Essential Techniques for LLM: Prompt Engineering

  • Prompt Engineering refers to the technique of crafting input contexts to elicit intended responses from LLM. The power of LLM lies in its understanding of human natural language, making prompt engineering its beginning and end.

GPT-4 Turbo: The Most Powerful LLM

  • GPT-4 Turbo is the latest LLM from OpenAI, evolved from GPT-1. The current model is gpt-4-turbo-2024-04-09, supporting a maximum of 128K input tokens, an eightfold increase compared to gpt-3.5-turbo-0125. It topped the ChatBot Arena, surpassing its strongest competitor, Claude 3 Opus.

  • The cost is US$10.00 per 1M request tokens and US$30.00 per 1M response tokens.

GPT-4o: A Cheaper and Faster Multimodal LLM

  • GPT-4o is the first multimodal LLM capable of reading human emotions, with the latest model being gpt-4o-2024-05-13.

  • It is twice as cheap and fast as GPT-4 Turbo and integrates image and voice recognition features with low latency.

  • OpenAI has not officially disclosed a superiority relationship between GPT-4o and GPT-4 Turbo. Community opinions suggest GPT-4o is not superior in all aspects. Its knowledge cutoff is October 2023, two months older than GPT-4 Turbo. For tasks requiring complex and extensive knowledge, GPT-4 Turbo remains superior. (Meanwhile, on June 11, 2024, Apple officially announced plans to integrate ChatGPT based on GPT-4o into the Apple Intelligence feature during the WWDC 2024 Keynote.)

  • The cost is US$5.00 per 1M request tokens and US$15.00 per 1M response tokens, precisely half the cost of GPT-4 Turbo.

Claude 3.5 Sonnet: The Strongest Competitor to GPT-4o

  • Claude 3.5 Sonnet is the latest LLM released by Anthropic on June 20, 2024. It is clearly a competitive model aimed at OpenAI's GPT-4o. [Related Link]

  • It boasts the best coding capabilities among existing LLMs.
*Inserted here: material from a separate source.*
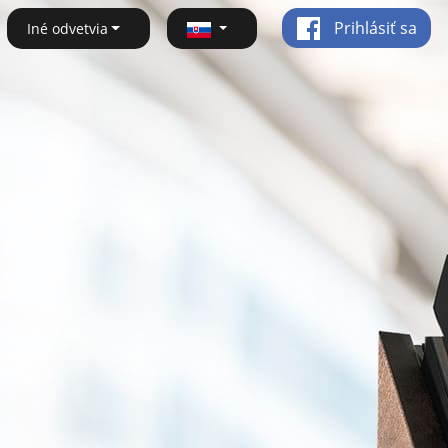
Prihlásiť sa
Iné odvetvia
Upon release, it surpassed GPT-4o to take the top spot on Aider's Code Editing Leaderboard. [Related Link]

  • It offers a maximum input token size of 200K, which is 1.5 times larger than the 128K of GPT-4o.

  • The cost is US$3.00 per 1M request tokens and US$15.00 per 1M response tokens, slightly cheaper than GPT-4o.
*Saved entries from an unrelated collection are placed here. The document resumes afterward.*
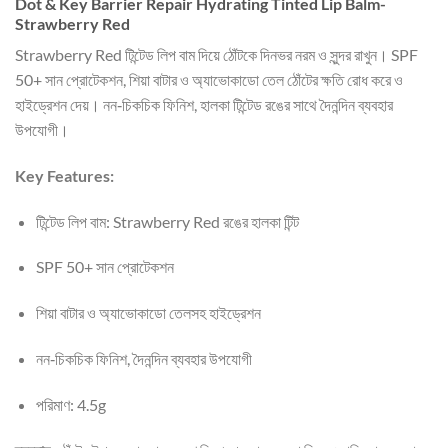
Dot & Key Barrier Repair Hydrating Tinted Lip Balm-
Strawberry Red
Strawberry Red টিন্টেড লিপ বাম দিয়ে ঠোঁটকে দিনভর নরম ও সুন্দর রাখুন। SPF
50+ সান প্রোটেকশন, শিয়া বাটার ও অ্যাভোকাডো তেল ঠোঁটের ক্ষতি রোধ করে ও
হাইড্রেশন দেয়। নন‑চিকচিক ফিনিশ, হালকা টিন্টেড রঙের সাথে দৈনন্দিন ব্যবহার
উপযোগী।
Key Features:
টিন্টেড লিপ বাম: Strawberry Red রঙের হালকা টিন্ট
SPF 50+ সান প্রোটেকশন
শিয়া বাটার ও অ্যাভোকাডো তেলসহ হাইড্রেশন
নন‑চিকচিক ফিনিশ, দৈনন্দিন ব্যবহার উপযোগী
পরিমাণ: 4.5g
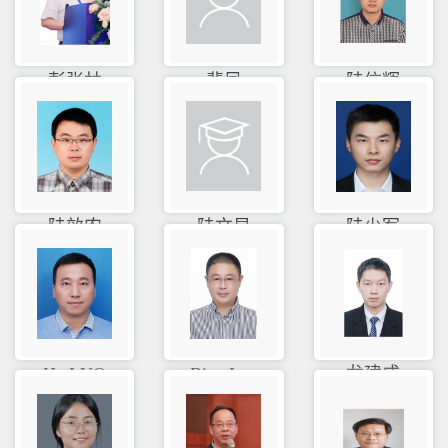
彭张林
裴凤
陆信辉
陆效农
陆文星
陆少军
He LUO
Biao Luo
龙建成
Azure OpenAI: Serverless Managed OpenAI for Enterprises

  • Microsoft holds a 49% stake in OpenAI and has exclusive rights to the OpenAI infrastructure. As a result, enterprises can deploy various models of Azure OpenAI within their isolated infrastructure space, ensuring the protection of customer data while safely using it for their business.
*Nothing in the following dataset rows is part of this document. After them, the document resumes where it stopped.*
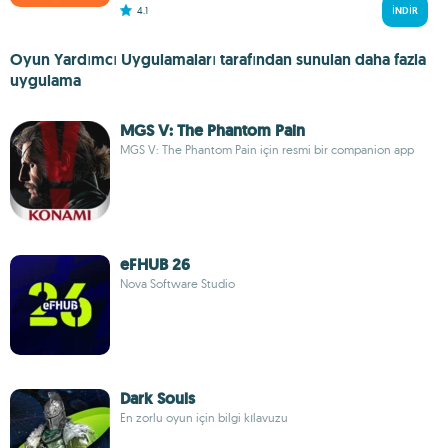
4.1
İNDIR
Oyun Yardımcı Uygulamaları tarafından sunulan daha fazla
uygulama
MGS V: The Phantom Pain
MGS V: The Phantom Pain için resmi bir companion app
eFHUB 26
Nova Software Studio
Dark Souls
En zorlu oyun için bilgi kılavuzu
  • When a new model is released by OpenAI, there is typically a delay of several weeks before it is deployed as GA in Azure OpenAI. Due to GPU supply issues, previews and GA are usually first released in the East US region and then propagated to the West US region and other countries.

  • Azure OpenAI offers a pay-as-you-go pricing model similar to OpenAI. For enterprises that have contracted through an MSP, there is typically a discount of around 15% on the total usage amount.

Azure AI Search: Vector Database

  • Azure AI Search is a serverless managed service that offers the features of both a vector database and a search engine. It natively supports integration with Azure OpenAI, making it convenient to implement RAG functionality.

  • Azure AI Search provides a Semantic Ranker feature that automatically applies re-ranking to the vector search results through Hybrid Search. The difference in search quality with and without this feature is significant, so it is recommended even though it incurs additional costs.

  • The cost varies depending on the Tier, with a fixed monthly fee. Basic costs $73.73/month, and Standard S1 costs $245.28/month. Additionally, if the provided storage is exceeded, an extra charge of $0.125/GB per month will be incurred for the excess amount. Furthermore, enabling the Semantic Ranker feature incurs an additional fee of $0.001 per API call.